21 The Judge relied on the prisoner's strong subjective case, particularly his prompt and apparently successful efforts to rehabilitate himself, and the period of nine months spent in full-time custody that he served while on remand.
22 In this case the rehabilitation relied on was substantially undertaken during the same period of full time custody, so there is potential for some element of double counting.
23 The Crown submitted that rehabilitation was itself not an exceptional circumstance and there is clear authority for that proposition. It also submitted that it could not be an exceptional circumstance when combined with a period of nine months full-time custody. In my judgment that is correct in the circumstances of this case because the prisoner would have faced a much longer period of full-time custody if he had not had that full-time custody before being sentenced. This seems to me to reduce the significance for present purposes of that full-time custody.
24 The Judge said that he took into account the matters on the Form 1 when sentencing the prisoner on the first count, but he manifestly failed to do so because he imposed the same sentence on this count as he imposed on the other four and he made all the sentences fully concurrent. This error, without more, requires this Court to set aside the sentence passed on count 1 and re-sentence the prisoner.
25 His Honour committed further errors in failing to apply the instruction in Pearce v The Queen (1998) 194 CLR 610, 623 and following that judges who have to sentence for multiple offences must impose separate sentences in respect of each substantive offence before considering questions of cumulation, concurrency and totality. His Honour manifestly failed to sentence in accordance with these principles.
26 His failure to do so requires this Court to allow the appeal, to set aside the sentences imposed by the sentencing Judge, and re-sentence the prisoner on all counts. This being a Crown appeal the prisoner has been exposed to double jeopardy and any sentence imposed by this Court must be set towards the bottom end of the range.
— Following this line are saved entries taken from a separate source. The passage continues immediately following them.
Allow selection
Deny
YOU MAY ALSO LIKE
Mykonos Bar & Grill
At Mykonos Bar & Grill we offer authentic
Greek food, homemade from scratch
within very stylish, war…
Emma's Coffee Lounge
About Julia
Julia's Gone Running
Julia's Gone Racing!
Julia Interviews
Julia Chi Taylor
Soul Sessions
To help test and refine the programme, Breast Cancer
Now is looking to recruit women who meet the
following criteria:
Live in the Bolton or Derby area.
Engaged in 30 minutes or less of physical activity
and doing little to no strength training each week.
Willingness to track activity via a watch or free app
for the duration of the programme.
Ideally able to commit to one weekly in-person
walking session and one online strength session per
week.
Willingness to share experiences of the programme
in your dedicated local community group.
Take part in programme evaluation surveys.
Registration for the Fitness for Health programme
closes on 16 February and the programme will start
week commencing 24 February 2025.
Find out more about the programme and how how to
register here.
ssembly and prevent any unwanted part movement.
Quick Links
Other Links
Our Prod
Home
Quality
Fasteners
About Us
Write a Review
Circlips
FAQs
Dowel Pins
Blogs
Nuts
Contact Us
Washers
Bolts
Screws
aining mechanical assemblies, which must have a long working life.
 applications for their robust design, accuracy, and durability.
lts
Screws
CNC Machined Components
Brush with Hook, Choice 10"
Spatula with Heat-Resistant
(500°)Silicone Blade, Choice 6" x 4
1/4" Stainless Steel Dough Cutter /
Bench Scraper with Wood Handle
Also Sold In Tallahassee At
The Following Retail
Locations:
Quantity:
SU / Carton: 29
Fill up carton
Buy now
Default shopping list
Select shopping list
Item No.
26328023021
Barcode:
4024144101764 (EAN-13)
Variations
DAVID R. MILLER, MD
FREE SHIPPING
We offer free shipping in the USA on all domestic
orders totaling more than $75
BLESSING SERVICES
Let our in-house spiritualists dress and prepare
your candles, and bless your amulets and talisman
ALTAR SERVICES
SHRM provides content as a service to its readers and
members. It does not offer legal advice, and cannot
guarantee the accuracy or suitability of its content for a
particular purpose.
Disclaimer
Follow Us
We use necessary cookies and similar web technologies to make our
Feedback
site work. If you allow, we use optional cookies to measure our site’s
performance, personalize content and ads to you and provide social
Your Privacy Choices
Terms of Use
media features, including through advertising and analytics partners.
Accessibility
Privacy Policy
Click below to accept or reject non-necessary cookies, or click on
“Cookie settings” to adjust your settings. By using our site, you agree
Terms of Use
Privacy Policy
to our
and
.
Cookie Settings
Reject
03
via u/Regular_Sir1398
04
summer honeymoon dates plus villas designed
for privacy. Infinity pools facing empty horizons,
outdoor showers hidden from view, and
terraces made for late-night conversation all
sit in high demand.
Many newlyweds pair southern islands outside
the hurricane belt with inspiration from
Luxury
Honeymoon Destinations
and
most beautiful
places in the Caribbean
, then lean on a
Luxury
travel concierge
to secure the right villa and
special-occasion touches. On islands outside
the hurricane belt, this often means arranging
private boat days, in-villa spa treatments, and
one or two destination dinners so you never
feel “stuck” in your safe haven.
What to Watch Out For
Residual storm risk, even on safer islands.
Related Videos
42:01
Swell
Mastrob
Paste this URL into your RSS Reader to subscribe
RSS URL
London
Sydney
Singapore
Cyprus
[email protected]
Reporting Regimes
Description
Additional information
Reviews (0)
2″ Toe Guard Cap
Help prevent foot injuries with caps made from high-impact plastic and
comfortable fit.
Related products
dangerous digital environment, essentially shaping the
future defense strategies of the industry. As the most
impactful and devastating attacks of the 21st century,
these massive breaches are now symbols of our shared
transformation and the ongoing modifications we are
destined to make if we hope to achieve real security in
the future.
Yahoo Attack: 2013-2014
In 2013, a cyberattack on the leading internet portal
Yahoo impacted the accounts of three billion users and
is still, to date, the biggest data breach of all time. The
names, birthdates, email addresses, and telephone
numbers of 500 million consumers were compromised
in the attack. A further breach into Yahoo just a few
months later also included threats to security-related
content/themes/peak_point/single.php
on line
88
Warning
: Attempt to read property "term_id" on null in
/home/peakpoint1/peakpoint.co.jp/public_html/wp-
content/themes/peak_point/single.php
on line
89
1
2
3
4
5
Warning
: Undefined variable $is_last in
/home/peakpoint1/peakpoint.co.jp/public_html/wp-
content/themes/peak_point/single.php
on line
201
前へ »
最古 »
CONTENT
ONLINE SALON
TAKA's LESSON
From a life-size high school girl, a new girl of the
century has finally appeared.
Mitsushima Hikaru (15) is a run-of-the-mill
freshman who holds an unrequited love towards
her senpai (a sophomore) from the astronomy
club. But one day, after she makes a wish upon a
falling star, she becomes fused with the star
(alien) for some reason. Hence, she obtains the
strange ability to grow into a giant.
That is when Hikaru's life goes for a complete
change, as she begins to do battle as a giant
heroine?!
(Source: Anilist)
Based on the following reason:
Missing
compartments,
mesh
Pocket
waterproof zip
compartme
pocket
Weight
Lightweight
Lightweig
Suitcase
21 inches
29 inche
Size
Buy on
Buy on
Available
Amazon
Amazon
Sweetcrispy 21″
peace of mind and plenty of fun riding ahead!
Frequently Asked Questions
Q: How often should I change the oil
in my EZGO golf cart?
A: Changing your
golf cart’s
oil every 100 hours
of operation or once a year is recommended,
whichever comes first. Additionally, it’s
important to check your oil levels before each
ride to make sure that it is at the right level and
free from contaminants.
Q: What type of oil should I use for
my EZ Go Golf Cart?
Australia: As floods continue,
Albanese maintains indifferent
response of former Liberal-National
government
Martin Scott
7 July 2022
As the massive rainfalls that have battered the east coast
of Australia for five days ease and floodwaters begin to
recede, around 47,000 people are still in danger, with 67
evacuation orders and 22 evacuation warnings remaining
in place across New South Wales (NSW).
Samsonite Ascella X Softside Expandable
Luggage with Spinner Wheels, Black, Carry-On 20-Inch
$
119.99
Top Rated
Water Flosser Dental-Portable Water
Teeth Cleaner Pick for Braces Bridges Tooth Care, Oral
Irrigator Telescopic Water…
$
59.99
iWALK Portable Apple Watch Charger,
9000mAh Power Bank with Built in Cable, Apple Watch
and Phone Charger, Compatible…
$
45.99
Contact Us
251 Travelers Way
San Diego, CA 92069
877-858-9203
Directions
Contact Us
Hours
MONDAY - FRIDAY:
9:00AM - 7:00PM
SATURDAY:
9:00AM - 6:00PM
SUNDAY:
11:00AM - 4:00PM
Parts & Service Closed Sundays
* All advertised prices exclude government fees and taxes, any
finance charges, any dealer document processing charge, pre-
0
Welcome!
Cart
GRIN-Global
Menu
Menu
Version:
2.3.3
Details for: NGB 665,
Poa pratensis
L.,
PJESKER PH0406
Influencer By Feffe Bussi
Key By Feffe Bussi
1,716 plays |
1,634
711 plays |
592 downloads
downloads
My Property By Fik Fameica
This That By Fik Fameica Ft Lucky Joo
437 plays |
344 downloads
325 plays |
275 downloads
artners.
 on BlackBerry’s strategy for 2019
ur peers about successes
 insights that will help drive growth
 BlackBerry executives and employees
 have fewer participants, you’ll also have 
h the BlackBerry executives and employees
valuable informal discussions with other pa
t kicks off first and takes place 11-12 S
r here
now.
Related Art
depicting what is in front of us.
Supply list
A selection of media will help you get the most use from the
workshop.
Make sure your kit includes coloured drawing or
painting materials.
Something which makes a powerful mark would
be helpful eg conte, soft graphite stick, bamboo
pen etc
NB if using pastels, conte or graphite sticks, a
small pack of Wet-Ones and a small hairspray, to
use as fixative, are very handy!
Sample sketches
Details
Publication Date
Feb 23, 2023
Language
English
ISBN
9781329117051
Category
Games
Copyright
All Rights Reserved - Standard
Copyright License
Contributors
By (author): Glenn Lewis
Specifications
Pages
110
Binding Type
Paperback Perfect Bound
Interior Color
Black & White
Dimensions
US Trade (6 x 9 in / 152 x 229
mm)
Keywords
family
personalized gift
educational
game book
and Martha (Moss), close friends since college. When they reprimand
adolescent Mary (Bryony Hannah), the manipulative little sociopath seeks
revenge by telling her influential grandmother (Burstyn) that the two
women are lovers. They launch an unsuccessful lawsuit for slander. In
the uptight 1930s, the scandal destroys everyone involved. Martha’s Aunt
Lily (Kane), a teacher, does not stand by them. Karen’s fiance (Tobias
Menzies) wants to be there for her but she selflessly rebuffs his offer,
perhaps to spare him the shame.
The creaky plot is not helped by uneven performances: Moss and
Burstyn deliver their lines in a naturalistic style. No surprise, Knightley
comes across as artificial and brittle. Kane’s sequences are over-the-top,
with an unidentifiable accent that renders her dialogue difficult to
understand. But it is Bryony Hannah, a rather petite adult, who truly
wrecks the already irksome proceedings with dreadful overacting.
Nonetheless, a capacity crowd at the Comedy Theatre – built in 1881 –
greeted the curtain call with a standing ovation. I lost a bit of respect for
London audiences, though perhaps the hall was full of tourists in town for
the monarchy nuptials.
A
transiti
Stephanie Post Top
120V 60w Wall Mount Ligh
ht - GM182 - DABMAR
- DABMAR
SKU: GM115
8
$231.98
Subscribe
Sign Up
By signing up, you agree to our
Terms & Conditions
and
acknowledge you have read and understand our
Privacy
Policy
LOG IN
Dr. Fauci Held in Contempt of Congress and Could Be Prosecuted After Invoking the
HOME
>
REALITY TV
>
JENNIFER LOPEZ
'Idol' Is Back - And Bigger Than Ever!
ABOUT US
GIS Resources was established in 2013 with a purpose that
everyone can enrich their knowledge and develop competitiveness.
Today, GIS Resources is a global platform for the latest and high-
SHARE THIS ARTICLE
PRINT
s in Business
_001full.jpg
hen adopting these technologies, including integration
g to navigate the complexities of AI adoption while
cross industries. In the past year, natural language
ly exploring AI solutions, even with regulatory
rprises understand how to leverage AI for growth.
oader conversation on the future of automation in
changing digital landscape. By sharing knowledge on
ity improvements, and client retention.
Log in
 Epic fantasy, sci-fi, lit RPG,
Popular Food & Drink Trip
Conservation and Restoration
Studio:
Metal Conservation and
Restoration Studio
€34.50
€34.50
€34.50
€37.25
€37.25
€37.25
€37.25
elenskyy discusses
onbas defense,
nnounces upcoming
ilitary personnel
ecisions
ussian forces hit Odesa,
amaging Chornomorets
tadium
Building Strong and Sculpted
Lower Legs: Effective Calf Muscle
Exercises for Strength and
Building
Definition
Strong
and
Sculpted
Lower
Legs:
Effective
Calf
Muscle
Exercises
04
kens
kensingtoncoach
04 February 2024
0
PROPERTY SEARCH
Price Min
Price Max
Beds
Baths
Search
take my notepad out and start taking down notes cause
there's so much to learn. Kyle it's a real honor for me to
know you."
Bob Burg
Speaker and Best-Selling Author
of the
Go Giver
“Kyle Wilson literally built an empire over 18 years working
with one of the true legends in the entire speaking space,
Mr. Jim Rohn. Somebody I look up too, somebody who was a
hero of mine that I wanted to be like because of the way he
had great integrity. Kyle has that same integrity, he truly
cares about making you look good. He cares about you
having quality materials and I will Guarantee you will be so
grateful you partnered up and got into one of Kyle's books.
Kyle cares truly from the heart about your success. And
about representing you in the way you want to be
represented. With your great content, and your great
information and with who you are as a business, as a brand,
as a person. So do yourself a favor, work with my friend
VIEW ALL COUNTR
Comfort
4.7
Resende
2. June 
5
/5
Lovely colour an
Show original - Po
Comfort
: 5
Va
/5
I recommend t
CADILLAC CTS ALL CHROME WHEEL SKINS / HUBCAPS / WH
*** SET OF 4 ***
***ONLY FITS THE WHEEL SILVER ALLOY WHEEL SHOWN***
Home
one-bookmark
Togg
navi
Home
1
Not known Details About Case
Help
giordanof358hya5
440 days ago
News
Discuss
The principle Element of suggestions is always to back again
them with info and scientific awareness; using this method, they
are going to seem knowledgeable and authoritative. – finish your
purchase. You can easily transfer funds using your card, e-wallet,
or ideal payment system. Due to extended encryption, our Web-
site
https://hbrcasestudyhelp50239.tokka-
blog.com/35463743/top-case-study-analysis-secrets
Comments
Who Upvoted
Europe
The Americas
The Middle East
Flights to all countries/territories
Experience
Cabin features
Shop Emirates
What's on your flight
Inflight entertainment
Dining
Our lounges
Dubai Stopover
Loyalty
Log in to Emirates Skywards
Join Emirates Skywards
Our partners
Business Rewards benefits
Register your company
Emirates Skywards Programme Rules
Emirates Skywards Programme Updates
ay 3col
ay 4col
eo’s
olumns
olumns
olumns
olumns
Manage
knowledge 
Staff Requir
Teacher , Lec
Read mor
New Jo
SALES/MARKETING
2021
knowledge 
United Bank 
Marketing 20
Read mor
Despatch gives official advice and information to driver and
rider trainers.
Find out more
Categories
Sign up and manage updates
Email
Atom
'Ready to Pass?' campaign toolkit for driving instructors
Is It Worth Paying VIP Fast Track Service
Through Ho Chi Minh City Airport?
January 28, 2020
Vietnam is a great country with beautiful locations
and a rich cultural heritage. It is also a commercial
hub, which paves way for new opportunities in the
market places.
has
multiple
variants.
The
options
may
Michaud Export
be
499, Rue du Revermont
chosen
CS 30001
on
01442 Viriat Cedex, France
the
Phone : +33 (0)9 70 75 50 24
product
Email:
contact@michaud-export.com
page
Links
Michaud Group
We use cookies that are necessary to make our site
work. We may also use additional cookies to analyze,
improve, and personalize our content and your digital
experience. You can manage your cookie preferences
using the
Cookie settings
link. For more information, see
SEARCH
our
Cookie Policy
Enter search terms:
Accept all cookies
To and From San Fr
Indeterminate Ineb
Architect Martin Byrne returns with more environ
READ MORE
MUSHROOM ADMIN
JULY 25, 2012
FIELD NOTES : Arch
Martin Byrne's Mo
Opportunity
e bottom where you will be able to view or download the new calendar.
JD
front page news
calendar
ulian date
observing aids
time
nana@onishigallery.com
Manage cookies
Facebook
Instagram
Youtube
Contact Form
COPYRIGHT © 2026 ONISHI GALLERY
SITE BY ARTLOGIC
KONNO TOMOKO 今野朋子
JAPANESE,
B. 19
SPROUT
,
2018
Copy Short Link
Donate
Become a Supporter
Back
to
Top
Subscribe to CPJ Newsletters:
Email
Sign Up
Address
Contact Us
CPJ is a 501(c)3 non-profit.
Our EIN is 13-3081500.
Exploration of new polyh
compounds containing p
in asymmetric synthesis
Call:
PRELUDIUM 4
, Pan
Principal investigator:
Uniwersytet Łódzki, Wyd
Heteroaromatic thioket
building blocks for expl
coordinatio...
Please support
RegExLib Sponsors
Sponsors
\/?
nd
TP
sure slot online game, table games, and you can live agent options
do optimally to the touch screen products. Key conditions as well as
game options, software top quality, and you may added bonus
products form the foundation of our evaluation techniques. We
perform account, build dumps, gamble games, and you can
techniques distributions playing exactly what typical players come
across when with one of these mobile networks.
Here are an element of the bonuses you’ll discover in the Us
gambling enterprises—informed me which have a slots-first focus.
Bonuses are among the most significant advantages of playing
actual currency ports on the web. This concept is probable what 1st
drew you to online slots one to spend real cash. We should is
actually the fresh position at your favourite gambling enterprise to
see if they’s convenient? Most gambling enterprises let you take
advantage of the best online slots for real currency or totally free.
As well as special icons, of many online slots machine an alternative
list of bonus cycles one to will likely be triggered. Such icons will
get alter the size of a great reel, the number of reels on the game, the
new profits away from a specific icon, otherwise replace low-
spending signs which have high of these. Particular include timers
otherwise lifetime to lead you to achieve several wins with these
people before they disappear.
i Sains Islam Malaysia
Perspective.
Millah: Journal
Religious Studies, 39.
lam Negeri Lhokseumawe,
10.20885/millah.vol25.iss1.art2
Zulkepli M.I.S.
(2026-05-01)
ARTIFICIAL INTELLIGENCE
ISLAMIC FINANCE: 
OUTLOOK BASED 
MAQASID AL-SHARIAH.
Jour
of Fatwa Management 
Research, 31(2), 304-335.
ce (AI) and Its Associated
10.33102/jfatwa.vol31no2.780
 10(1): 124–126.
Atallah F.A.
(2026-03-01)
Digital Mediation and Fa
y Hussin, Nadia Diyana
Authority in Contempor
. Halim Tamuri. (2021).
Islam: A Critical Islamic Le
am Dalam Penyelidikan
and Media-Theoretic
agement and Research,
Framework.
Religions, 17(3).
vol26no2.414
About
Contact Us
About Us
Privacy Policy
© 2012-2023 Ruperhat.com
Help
27 In my judgment the period of nine months in full-time custody with an appropriate period of periodic detention would not sufficiently mark the objective gravity of the prisoner's criminality nor, in my judgment, would such a sentence sufficiently reflect the need for general deterrence in cases of this kind particularly when the prisoner is a member of what appears to be a close-knit community.
28 As I have said he was engaged in a major commercial drug operation conducted for profit. A person who involves himself in such operations should not expect to avoid a proper sentence of full-time custody by appropriate remorse and rehabilitation.
29 The prisoner's favourable family background and good education are not mitigating factors. If anything they are aggravating factors in a case such as this. In my judgment without a further period of full time custody the prisoner will not have paid his proper debt to society for his actions in running a wholesale drug business.